= Executive Council of Ceylon =

The Executive Council of Ceylon was the executive council created in Ceylon (now Sri Lanka) by the British colonial administration on the recommendations of the Colebrooke-Cameron Commission along with the Legislative Council of Ceylon in March 1833.

==History==
The 1833 Colebrooke-Cameron Commission recommended the creation of the Legislative Council and the Executive Council, the first step in representative government in British Ceylon. Accordingly, both were established on 19 March 1833 by letters patent. The Executive Council initially consisted of the British Governor (the president of the council) and five other senior British officials: the General Officer Commanding, the Colonial Secretary (Principal Secretary), the Kings's Advocate, the Treasurer and the Government Agent for the Central Province. The Council also included unofficial representation for the Sinhalese, Europeans, Tamils and Burghers. The governor had to consult the Executive Council in the discharge of his duties but he could over rule the council's advice.

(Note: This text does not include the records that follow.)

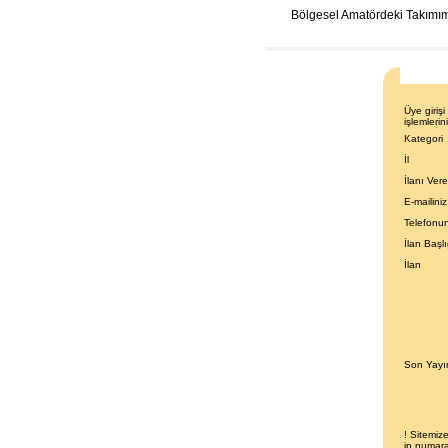
Bölgesel Amatördeki Takımım
Üye giriş
işlemlerini
Kategori
İl
İlanı Ver
E-mailiniz
Telefonu
İlan Başlı
İlan
Son Yayın
! Sitemize
ip numara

In 1840 the Auditor-General replaced the Government Agent for the Central Province on the council and in 1883 the Queen's Advocate post was renamed Attorney General. The Second Manning Reforms of 1924 added four unofficial members to the Executive Council.

The 1927-8 Donoughmore Commission recommended that Ceylon be given limited self-government and the replacement of the Legislative Council and Executive Council with the State Council and Board of Ministers respectively. This was in order to make Ceylon more democratic and give the people more representation. Accordingly, the Executive Council was abolished in 1931.